EXERCISE GOAL. Copy, word for word, the lines below from the one containing "thuế thu nhập doanh nghiệp từ năm 2026." up to and including the one containing "אפשרויות משלוח", with pictures left out.

RECORDS TO USE.
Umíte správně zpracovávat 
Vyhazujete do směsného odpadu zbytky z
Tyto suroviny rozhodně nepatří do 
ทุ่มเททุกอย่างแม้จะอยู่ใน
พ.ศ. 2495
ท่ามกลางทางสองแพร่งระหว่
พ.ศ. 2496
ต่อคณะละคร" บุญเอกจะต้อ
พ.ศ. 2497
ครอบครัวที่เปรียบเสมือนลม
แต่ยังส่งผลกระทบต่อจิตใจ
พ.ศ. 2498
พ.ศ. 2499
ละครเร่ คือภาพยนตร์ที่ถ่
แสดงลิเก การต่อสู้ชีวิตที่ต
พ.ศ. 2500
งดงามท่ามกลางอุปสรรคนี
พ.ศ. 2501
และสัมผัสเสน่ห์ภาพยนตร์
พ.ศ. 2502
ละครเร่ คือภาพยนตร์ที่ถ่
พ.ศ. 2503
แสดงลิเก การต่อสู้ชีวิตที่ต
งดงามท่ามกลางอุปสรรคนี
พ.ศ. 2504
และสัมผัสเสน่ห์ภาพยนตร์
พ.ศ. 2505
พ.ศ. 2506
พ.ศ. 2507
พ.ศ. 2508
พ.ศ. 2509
--
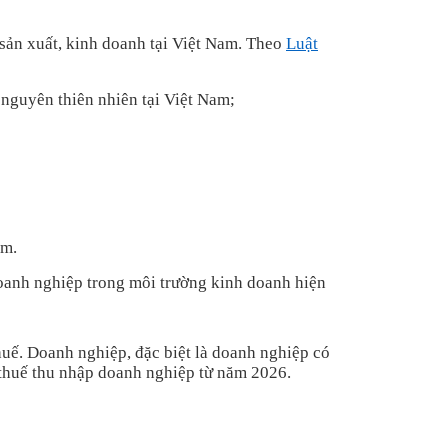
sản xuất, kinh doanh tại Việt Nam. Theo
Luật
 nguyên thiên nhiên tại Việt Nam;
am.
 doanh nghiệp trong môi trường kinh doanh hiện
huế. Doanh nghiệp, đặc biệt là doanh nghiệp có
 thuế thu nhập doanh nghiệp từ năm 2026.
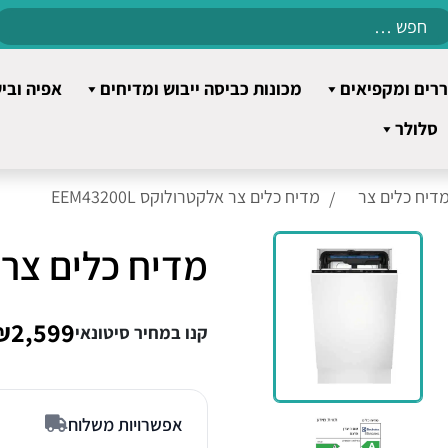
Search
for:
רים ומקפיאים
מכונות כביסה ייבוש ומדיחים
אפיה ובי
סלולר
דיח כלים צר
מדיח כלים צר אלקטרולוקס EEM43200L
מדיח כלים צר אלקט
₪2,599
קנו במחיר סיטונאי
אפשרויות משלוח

FINAL ANSWER.
 thuế thu nhập doanh nghiệp từ năm 2026.
Search
for:
רים ומקפיאים
מכונות כביסה ייבוש ומדיחים
אפיה ובי
סלולר
דיח כלים צר
מדיח כלים צר אלקטרולוקס EEM43200L
מדיח כלים צר אלקט
₪2,599
קנו במחיר סיטונאי
אפשרויות משלוח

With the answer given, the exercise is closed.